- [Work item]: Only lines with the string "Internetseite" should be returned from the data below.

- [Provided data]:
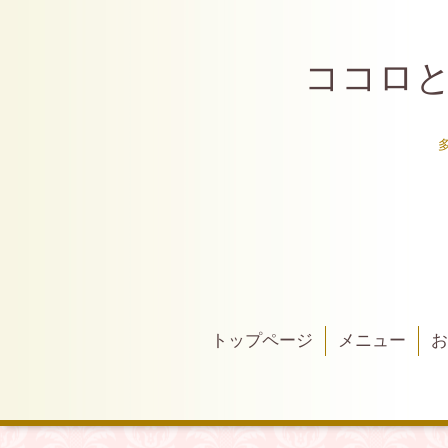
ココロと
トップページ
メニュー
お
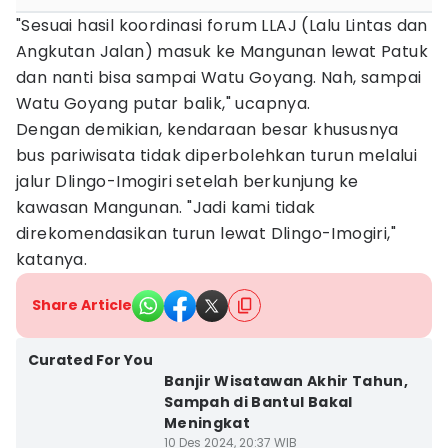
"Sesuai hasil koordinasi forum LLAJ (Lalu Lintas dan
Angkutan Jalan) masuk ke Mangunan lewat Patuk
dan nanti bisa sampai Watu Goyang. Nah, sampai
Watu Goyang putar balik," ucapnya.
Dengan demikian, kendaraan besar khususnya
bus pariwisata tidak diperbolehkan turun melalui
jalur Dlingo-Imogiri setelah berkunjung ke
kawasan Mangunan. "Jadi kami tidak
direkomendasikan turun lewat Dlingo-Imogiri,"
katanya.
Share Article
Curated For You
Banjir Wisatawan Akhir Tahun,
Sampah di Bantul Bakal
Meningkat
10 Des 2024, 20:37 WIB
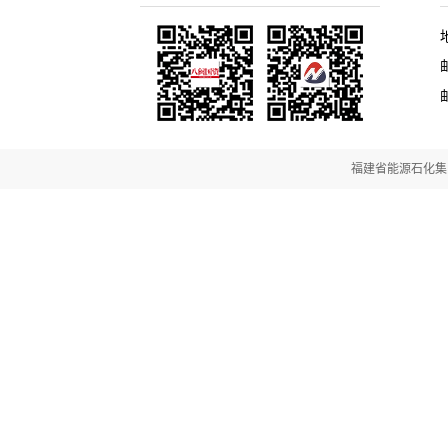
邮
福建省能源石化集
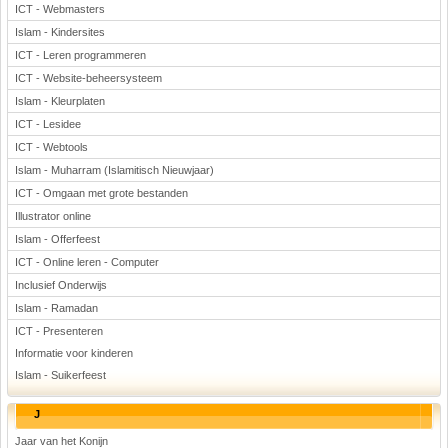
ICT - Webmasters
Islam - Kindersites
ICT - Leren programmeren
ICT - Website-beheersysteem
Islam - Kleurplaten
ICT - Lesidee
ICT - Webtools
Islam - Muharram (Islamitisch Nieuwjaar)
ICT - Omgaan met grote bestanden
Illustrator online
Islam - Offerfeest
ICT - Online leren - Computer
Inclusief Onderwijs
Islam - Ramadan
ICT - Presenteren
Informatie voor kinderen
Islam - Suikerfeest
J
Jaar van het Konijn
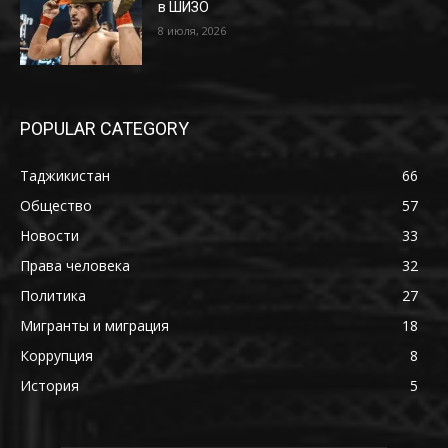
в ШИЗО
8 июля, 2026
POPULAR CATEGORY
Таджикистан
66
Общество
57
Новости
33
Права человека
32
Политика
27
Мигранты и миграция
18
Коррупция
8
История
5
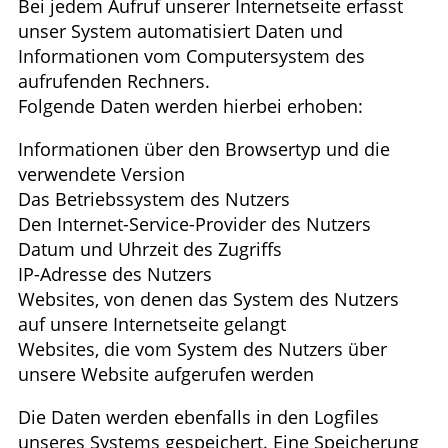
Bei jedem Aufruf unserer Internetseite erfasst
unser System automatisiert Daten und
Informationen vom Computersystem des
aufrufenden Rechners.
Folgende Daten werden hierbei erhoben:
Informationen über den Browsertyp und die
verwendete Version
Das Betriebssystem des Nutzers
Den Internet-Service-Provider des Nutzers
Datum und Uhrzeit des Zugriffs
IP-Adresse des Nutzers
Websites, von denen das System des Nutzers
auf unsere Internetseite gelangt
Websites, die vom System des Nutzers über
unsere Website aufgerufen werden
Die Daten werden ebenfalls in den Logfiles
unseres Systems gespeichert. Eine Speicherung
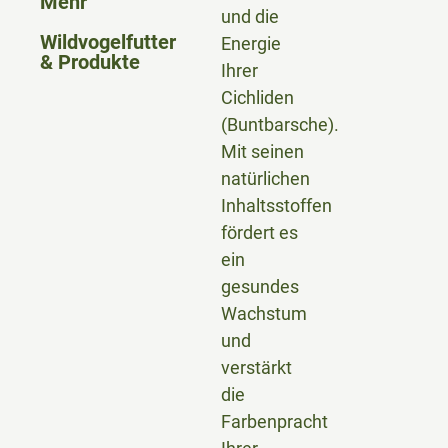
Mehr
und die
Wildvogelfutter
Energie
& Produkte
Ihrer
Cichliden
(Buntbarsche).
Mit seinen
natürlichen
Inhaltsstoffen
fördert es
ein
gesundes
Wachstum
und
verstärkt
die
Farbenpracht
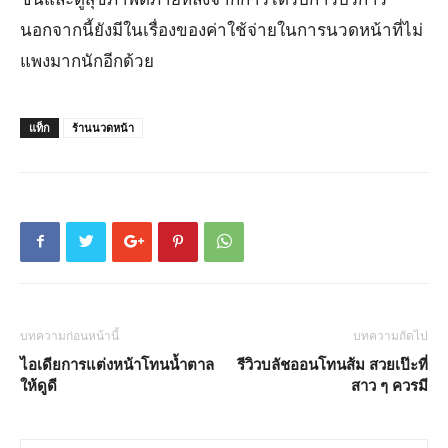
นอกจากนี้ยังมีในเรื่องของค่าใช้จ่ายในการนวดหน้าที่ไม่
แพงมากนักอีกด้วย
แท็ก
ร้านนวดหน้า
บทความก่อนหน้านี้
บทความถัดไป
ไอเดียการแต่งหน้าโทนน้ำตาล
รีวิวบลัชออนโทนส้ม สวยเป๊ะที่
ให้ดูดี
สาว ๆ ควรมี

- [Reply to the exercise]:
Bei jedem Aufruf unserer Internetseite erfasst
auf unsere Internetseite gelangt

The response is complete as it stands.